Lesson learned in February: I don't have to keep up, I just have to keep moving!
Good morning. Dishes done, shower done, hair done. This hair is challenging! It's falling out but it's still really long. At what age does one look pathetic with long hair? I have visions of looking like an old indian woman with silver braided hair that brushes the ground. Except I'm irish, never had a grey and my hair is so thin my braids look like pippy longstocking. I'm obviously delusional.
How about a pony tail instead?
I actually wear it up in a messy decontructed bun thingy. I look deranged most of the time but Mr.VoR loves the look. It's a disaster. But, if it's all up on my head, it looks like I have a lot of hair. I use clips, not binders.
Good morning. Dishes done, shower done, hair done. This hair is challenging! It's falling out but it's still really long. At what age does one look pathetic with long hair? I have visions of looking like an old indian woman with silver braided hair that brushes the ground. Except I'm irish, never had a grey and my hair is so thin my braids look like pippy longstocking. I'm obviously delusional.

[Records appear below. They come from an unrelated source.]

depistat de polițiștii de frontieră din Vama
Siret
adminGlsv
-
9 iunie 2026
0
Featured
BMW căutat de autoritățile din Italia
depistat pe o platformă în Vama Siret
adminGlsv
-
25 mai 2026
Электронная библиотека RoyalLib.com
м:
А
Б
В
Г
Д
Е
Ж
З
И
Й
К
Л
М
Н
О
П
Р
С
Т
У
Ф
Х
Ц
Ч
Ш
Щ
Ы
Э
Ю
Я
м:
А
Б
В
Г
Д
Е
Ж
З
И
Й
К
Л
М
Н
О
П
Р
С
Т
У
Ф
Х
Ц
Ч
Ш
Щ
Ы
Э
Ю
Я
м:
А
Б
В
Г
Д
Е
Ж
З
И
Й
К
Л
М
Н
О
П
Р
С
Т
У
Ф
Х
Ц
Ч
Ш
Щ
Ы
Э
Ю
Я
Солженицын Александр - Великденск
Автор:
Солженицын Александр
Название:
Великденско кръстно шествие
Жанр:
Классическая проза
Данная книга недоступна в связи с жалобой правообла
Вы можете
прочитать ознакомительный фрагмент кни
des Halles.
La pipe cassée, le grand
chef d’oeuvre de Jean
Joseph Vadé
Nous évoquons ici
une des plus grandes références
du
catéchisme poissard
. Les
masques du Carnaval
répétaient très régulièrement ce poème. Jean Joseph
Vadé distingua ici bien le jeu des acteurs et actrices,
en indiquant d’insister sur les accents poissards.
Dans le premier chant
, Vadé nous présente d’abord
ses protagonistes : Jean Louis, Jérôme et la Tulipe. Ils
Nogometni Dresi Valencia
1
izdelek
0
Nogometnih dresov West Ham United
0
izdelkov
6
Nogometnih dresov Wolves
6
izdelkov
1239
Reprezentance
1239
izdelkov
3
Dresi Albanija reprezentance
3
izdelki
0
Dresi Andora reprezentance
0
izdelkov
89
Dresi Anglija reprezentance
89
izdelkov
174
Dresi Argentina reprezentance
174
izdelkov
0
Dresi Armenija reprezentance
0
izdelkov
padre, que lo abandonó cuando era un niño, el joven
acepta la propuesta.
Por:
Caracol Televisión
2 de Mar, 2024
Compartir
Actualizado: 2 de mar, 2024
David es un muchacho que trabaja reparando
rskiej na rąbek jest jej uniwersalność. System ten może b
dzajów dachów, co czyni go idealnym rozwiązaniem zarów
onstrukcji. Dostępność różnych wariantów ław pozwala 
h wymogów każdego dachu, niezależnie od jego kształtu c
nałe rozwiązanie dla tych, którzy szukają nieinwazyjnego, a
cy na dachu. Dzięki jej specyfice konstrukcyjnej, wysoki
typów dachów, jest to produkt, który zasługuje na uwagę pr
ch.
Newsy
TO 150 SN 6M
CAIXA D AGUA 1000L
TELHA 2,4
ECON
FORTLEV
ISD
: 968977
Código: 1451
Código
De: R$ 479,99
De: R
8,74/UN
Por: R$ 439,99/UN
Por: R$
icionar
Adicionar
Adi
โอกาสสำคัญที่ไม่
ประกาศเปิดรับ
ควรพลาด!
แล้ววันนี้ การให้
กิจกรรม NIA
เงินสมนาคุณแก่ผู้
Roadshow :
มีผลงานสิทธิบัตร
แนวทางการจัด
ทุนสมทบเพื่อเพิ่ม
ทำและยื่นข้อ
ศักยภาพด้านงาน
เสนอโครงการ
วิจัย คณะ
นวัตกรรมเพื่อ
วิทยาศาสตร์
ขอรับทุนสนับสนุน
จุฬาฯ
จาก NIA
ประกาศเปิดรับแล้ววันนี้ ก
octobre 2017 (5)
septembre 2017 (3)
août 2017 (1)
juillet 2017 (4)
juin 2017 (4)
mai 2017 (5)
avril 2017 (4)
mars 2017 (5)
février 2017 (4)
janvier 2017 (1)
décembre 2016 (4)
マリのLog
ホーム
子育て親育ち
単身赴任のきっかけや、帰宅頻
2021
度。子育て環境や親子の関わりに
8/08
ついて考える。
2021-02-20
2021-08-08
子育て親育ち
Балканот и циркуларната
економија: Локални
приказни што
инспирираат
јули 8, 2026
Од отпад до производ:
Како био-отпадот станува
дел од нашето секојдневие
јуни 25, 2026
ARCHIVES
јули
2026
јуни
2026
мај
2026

How about a pony tail instead?
I actually wear it up in a messy decontructed bun thingy. I look deranged most of the time but Mr.VoR loves the look. It's a disaster. But, if it's all up on my head, it looks like I have a lot of hair. I use clips, not binders.

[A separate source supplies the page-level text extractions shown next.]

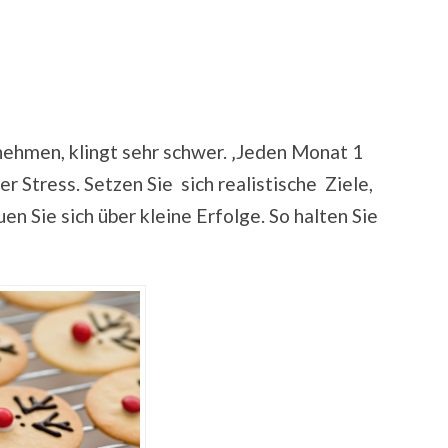
nehmen, klingt sehr schwer. ‚Jeden Monat 1
 Stress. Setzen Sie sich realistische Ziele,
n Sie sich über kleine Erfolge. So halten Sie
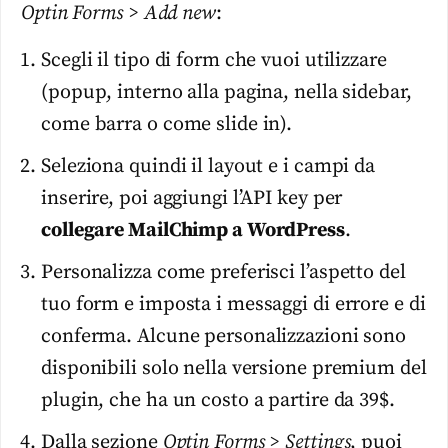
Optin Forms > Add new
:
Scegli il tipo di form che vuoi utilizzare
(popup, interno alla pagina, nella sidebar,
come barra o come slide in).
Seleziona quindi il layout e i campi da
inserire, poi aggiungi l’API key per
collegare MailChimp a WordPress
.
Personalizza come preferisci l’aspetto del
tuo form e imposta i messaggi di errore e di
conferma. Alcune personalizzazioni sono
disponibili solo nella versione premium del
plugin, che ha un costo a partire da 39$.
Dalla sezione
Optin Forms > Settings
, puoi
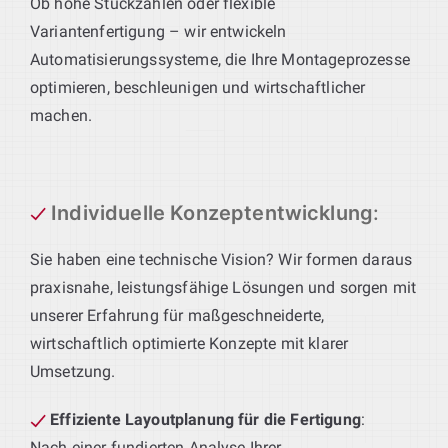
Ob hohe Stückzahlen oder flexible
Variantenfertigung – wir entwickeln
Automatisierungssysteme, die Ihre Montageprozesse
optimieren, beschleunigen und wirtschaftlicher
machen.
Individuelle Konzeptentwicklung
:
Sie haben eine technische Vision? Wir formen daraus
praxisnahe, leistungsfähige Lösungen und sorgen mit
unserer Erfahrung für maßgeschneiderte,
wirtschaftlich optimierte Konzepte mit klarer
Umsetzung.
Effiziente Layoutplanung für die Fertigung
:
Nach einer fundierten Analyse Ihrer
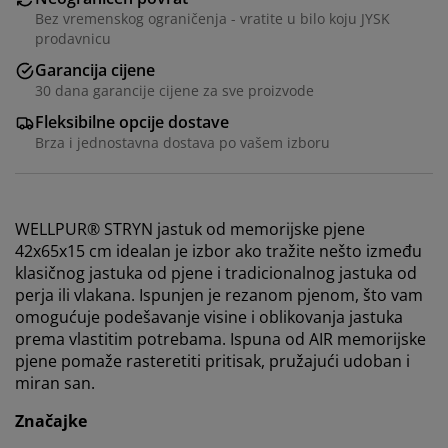
Bez vremenskog ograničenja - vratite u bilo koju JYSK
prodavnicu
Garancija cijene
30 dana garancije cijene za sve proizvode
Fleksibilne opcije dostave
Brza i jednostavna dostava po vašem izboru
WELLPUR® STRYN jastuk od memorijske pjene
42x65x15 cm idealan je izbor ako tražite nešto između
klasičnog jastuka od pjene i tradicionalnog jastuka od
perja ili vlakana. Ispunjen je rezanom pjenom, što vam
omogućuje podešavanje visine i oblikovanja jastuka
prema vlastitim potrebama. Ispuna od AIR memorijske
pjene pomaže rasteretiti pritisak, pružajući udoban i
miran san.
Značajke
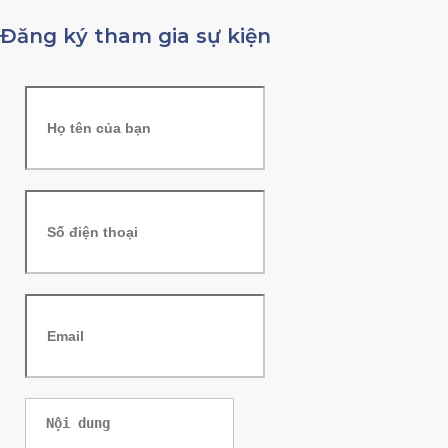
Đăng ký tham gia sự kiện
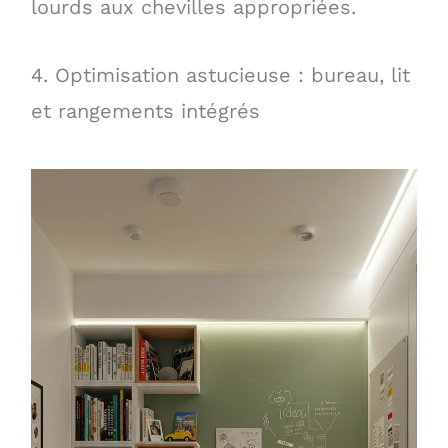
lourds aux chevilles appropriées.
4. Optimisation astucieuse : bureau, lit
et rangements intégrés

I finally cut my hair off about a year or two ago.
My hair was down to my waist, I loved my hair. Then it started falling out and it was getting harder and harder for me to take care of it.

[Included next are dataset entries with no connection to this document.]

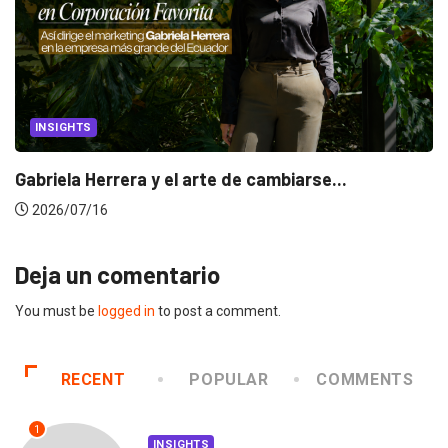
INSIGHTS
Gabriela Herrera y el arte de cambiarse...
2026/07/16
Deja un comentario
You must be
logged in
to post a comment.
RECENT
POPULAR
COMMENTS
1
INSIGHTS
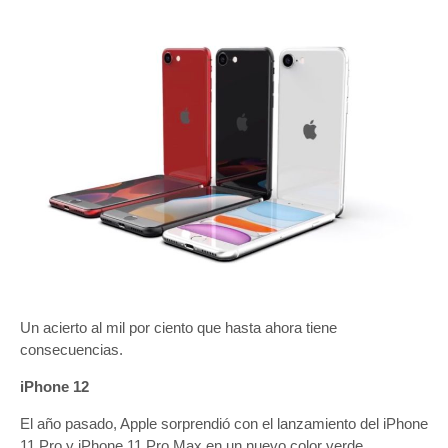
Un acierto al mil por ciento que hasta ahora tiene
consecuencias.
iPhone 12
El año pasado, Apple sorprendió con el lanzamiento del iPhone
11 Pro y iPhone 11 Pro Max en un nuevo color verde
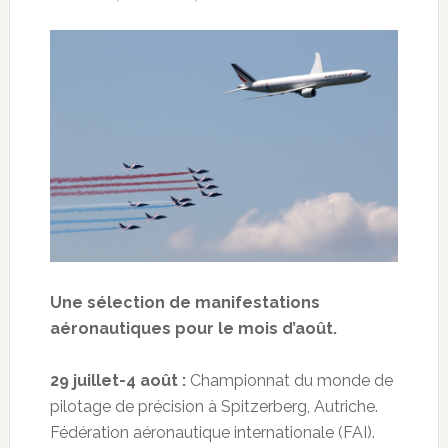
Une sélection de manifestations
aéronautiques pour le mois d’août.
29 juillet-4 août :
Championnat du monde de
pilotage de précision à Spitzerberg, Autriche.
Fédération aéronautique internationale (FAI).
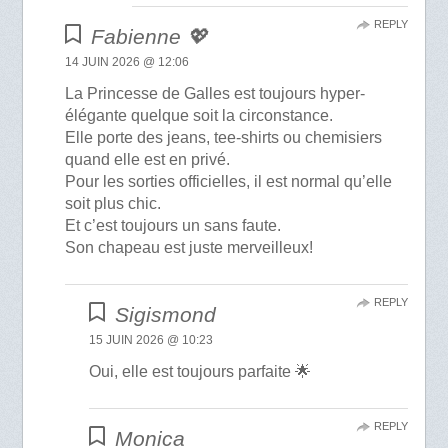
REPLY
Fabienne 💖
14 JUIN 2026 @ 12:06
La Princesse de Galles est toujours hyper-
élégante quelque soit la circonstance.
Elle porte des jeans, tee-shirts ou chemisiers
quand elle est en privé.
Pour les sorties officielles, il est normal qu’elle
soit plus chic.
Et c’est toujours un sans faute.
Son chapeau est juste merveilleux!
REPLY
Sigismond
15 JUIN 2026 @ 10:23
Oui, elle est toujours parfaite 🌟
REPLY
Monica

I got tired of the hair every where. I couldn't cook without it getting all over and that just grossed me out. I kept it up constantly and it was breaking and thinning.
It clogged my shower drain constantly.
When it got to the point where C was putting it up every day for me cause I couldn't do anything else with it, I cut it all off.
I keep it maybe an inch or 2 long. No more.
I like it. So much easier and I have saved a crap ton of money not buying all the products. But I do miss it at times. I wont lie.
I have noticed that it isn't falling out anymore like it was. I think it was breaking off more than falling out. I used things like bobby pins, soft binders and clips. It got so brittle that rushing and combing became bad for my hair.
Hope you find something you like.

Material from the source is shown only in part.